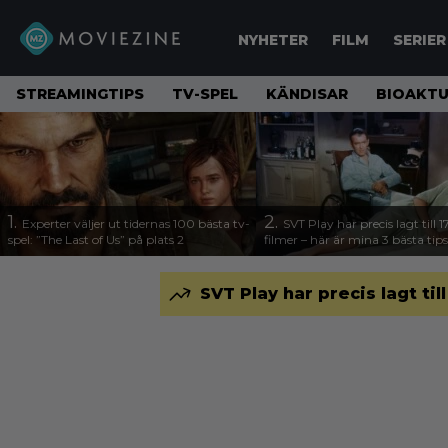
NYHETER
FILM
SERIER
STREAMINGTIPS
TV-SPEL
KÄNDISAR
BIOAKTU
1.
2.
Experter väljer ut tidernas 100 bästa tv-
SVT Play har precis lagt till 
spel: ”The Last of Us” på plats 2
filmer – här är mina 3 bästa tips
SVT Play har precis lagt til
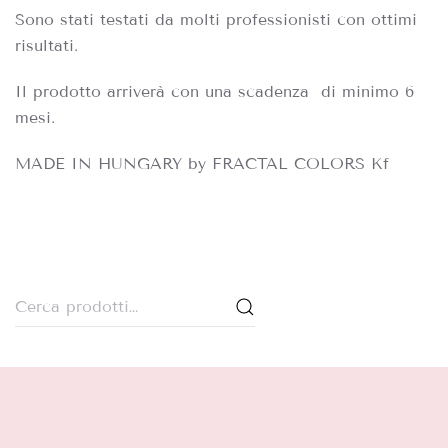
Sono stati testati da molti professionisti con ottimi
risultati.
Il prodotto arriverà con una scadenza di minimo 6
mesi.
MADE IN HUNGARY by FRACTAL COLORS Kf
Cerca:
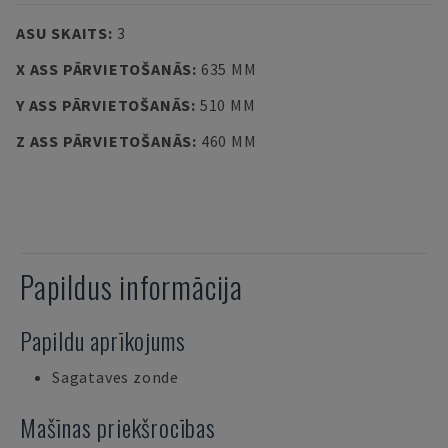
ASU SKAITS
:
3
X ASS PĀRVIETOŠANĀS
:
635 MM
Y ASS PĀRVIETOŠANĀS
:
510 MM
Z ASS PĀRVIETOŠANĀS
:
460 MM
Papildus informācija
Papildu aprīkojums
Sagataves zonde
Mašīnas priekšrocības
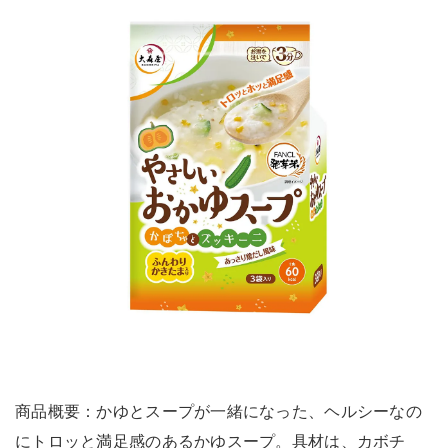
商品概要：かゆとスープが一緒になった、ヘルシーなの
にトロッと満足感のあるかゆスープ。具材は、カボチ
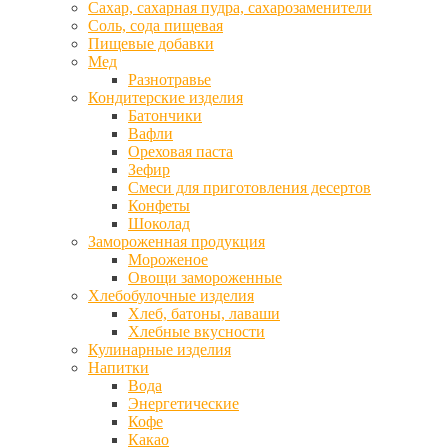
Сахар, сахарная пудра, сахарозаменители
Соль, сода пищевая
Пищевые добавки
Мед
Разнотравье
Кондитерские изделия
Батончики
Вафли
Ореховая паста
Зефир
Смеси для приготовления десертов
Конфеты
Шоколад
Замороженная продукция
Мороженое
Овощи замороженные
Хлебобулочные изделия
Хлеб, батоны, лаваши
Хлебные вкусности
Кулинарные изделия
Напитки
Вода
Энергетические
Кофе
Какао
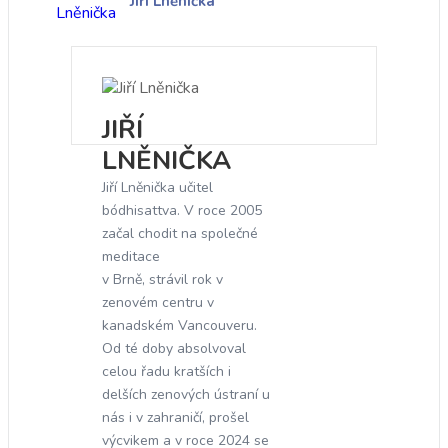
Jiří Lněnička
JIŘÍ
LNĚNIČKA
Jiří Lněnička učitel
bódhisattva. V roce 2005
začal chodit na společné
meditace
v Brně, strávil rok v
zenovém centru v
kanadském Vancouveru.
Od té doby absolvoval
celou řadu kratších i
delších zenových ústraní u
nás i v zahraničí, prošel
výcvikem a v roce 2024 se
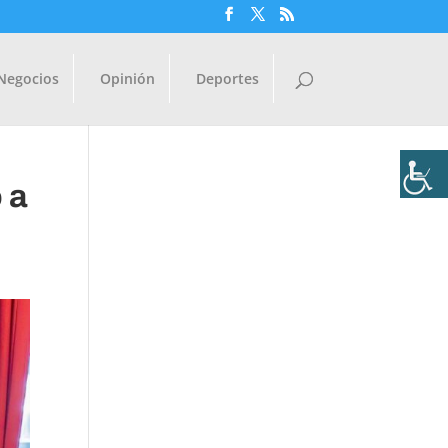
Negocios
Opinión
Deportes
 a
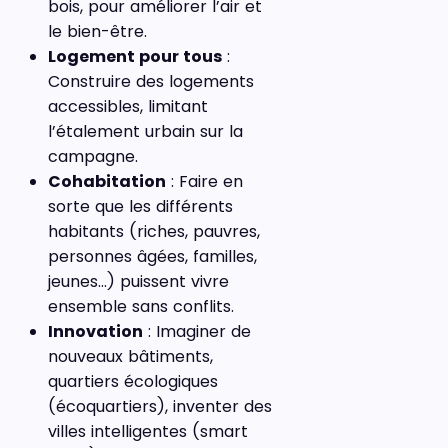
bois, pour améliorer l’air et
le bien-être.
Logement pour tous
:
Construire des logements
accessibles, limitant
l’étalement urbain sur la
campagne.
Cohabitation
: Faire en
sorte que les différents
habitants (riches, pauvres,
personnes âgées, familles,
jeunes…) puissent vivre
ensemble sans conflits.
Innovation
: Imaginer de
nouveaux bâtiments,
quartiers écologiques
(écoquartiers), inventer des
villes intelligentes (smart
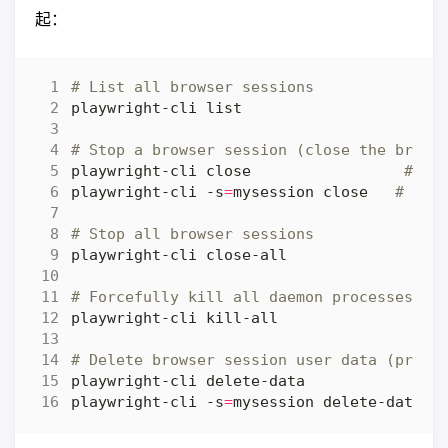
起：
# List all browser sessions
# Stop a browser session (close the brows
playwright-cli close                 
# st
playwright-cli -s
=
mysession close   
# sto
# Stop all browser sessions
# Forcefully kill all daemon processes (f
# Delete browser session user data (profi
playwright-cli delete-data              
#
playwright-cli -s
=
mysession delete-data 
#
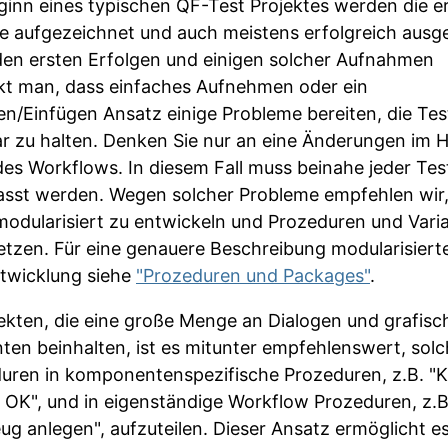
inn eines typischen QF-Test Projektes werden die e
te aufgezeichnet und auch meistens erfolgreich ausge
en ersten Erfolgen und einigen solcher Aufnahmen
t man, dass einfaches Aufnehmen oder ein
en/Einfügen Ansatz einige Probleme bereiten, die Tes
r zu halten. Denken Sie nur an eine Änderungen im 
des Workflows. In diesem Fall muss beinahe jeder Tes
sst werden. Wegen solcher Probleme empfehlen wir,
modularisiert zu entwickeln und Prozeduren und Vari
etzen. Für eine genauere Beschreibung modularisiert
twicklung siehe
"Prozeduren und Packages"
.
jekten, die eine große Menge an Dialogen und grafisc
ten beinhalten, ist es mitunter empfehlenswert, sol
uren in komponentenspezifische Prozeduren, z.B. "K
 OK", und in eigenständige Workflow Prozeduren, z.B
ug anlegen", aufzuteilen. Dieser Ansatz ermöglicht es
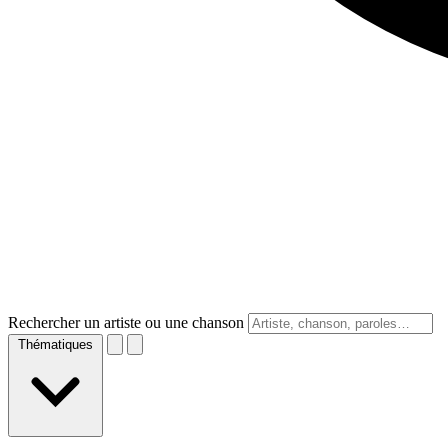
Rechercher un artiste ou une chanson
Thématiques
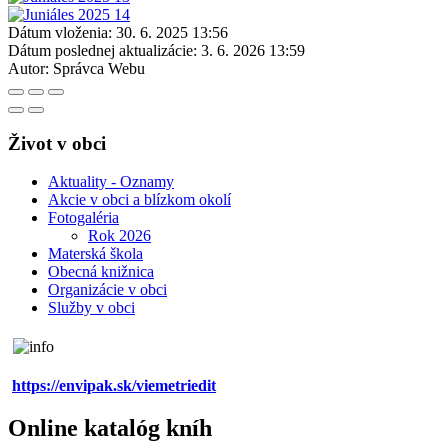
Dátum vloženia:
30. 6. 2025 13:56
Dátum poslednej aktualizácie:
3. 6. 2026 13:59
Autor:
Správca Webu
Život v obci
Aktuality - Oznamy
Akcie v obci a blízkom okolí
Fotogaléria
Rok 2026
Materská škola
Obecná knižnica
Organizácie v obci
Služby v obci
https://envipak.sk/viemetriedit
Online katalóg kníh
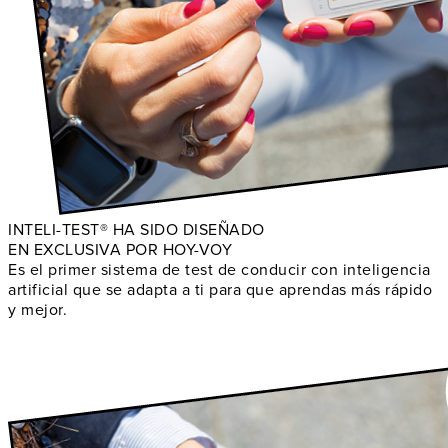
INTELI-TEST® HA SIDO DISEÑADO
EN EXCLUSIVA POR HOY-VOY
Es el primer sistema de test de conducir con inteligencia
artificial que se adapta a ti para que aprendas más rápido
y mejor.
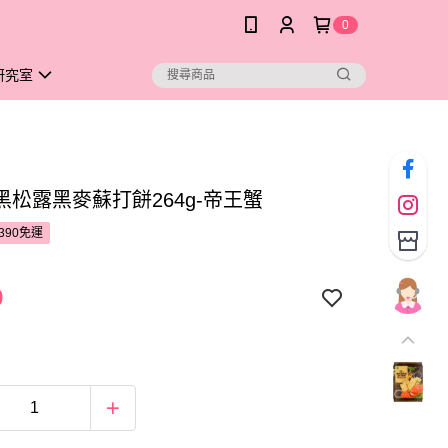
0
研究室
黑松露黑麥蘇打餅264g-帝王蟹
390免運
9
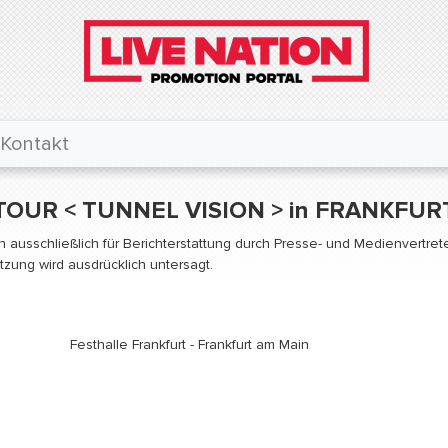
Kontakt
TOUR < TUNNEL VISION > in FRANKFUR
fen ausschließlich für Berichterstattung durch Presse- und Medienvertr
ung wird ausdrücklich untersagt.
Festhalle Frankfurt - Frankfurt am Main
══════════
## Description of the task
Reproduce the data above line for line, from its first line through the line containing "Mašīnas priekšrocības", both ends included, with the pictures omitted and nothing more.

## Response
NYHETER
FILM
SERIER
STREAMINGTIPS
TV-SPEL
KÄNDISAR
BIOAKTU
1.
2.
Experter väljer ut tidernas 100 bästa tv-
SVT Play har precis lagt till 
spel: ”The Last of Us” på plats 2
filmer – här är mina 3 bästa tips
SVT Play har precis lagt til
Sono stati testati da molti professionisti con ottimi
risultati.
Il prodotto arriverà con una scadenza di minimo 6
mesi.
MADE IN HUNGARY by FRACTAL COLORS Kf
Cerca:
ASU SKAITS
:
3
X ASS PĀRVIETOŠANĀS
:
635 MM
Y ASS PĀRVIETOŠANĀS
:
510 MM
Z ASS PĀRVIETOŠANĀS
:
460 MM
Papildus informācija
Papildu aprīkojums
Sagataves zonde
Mašīnas priekšrocības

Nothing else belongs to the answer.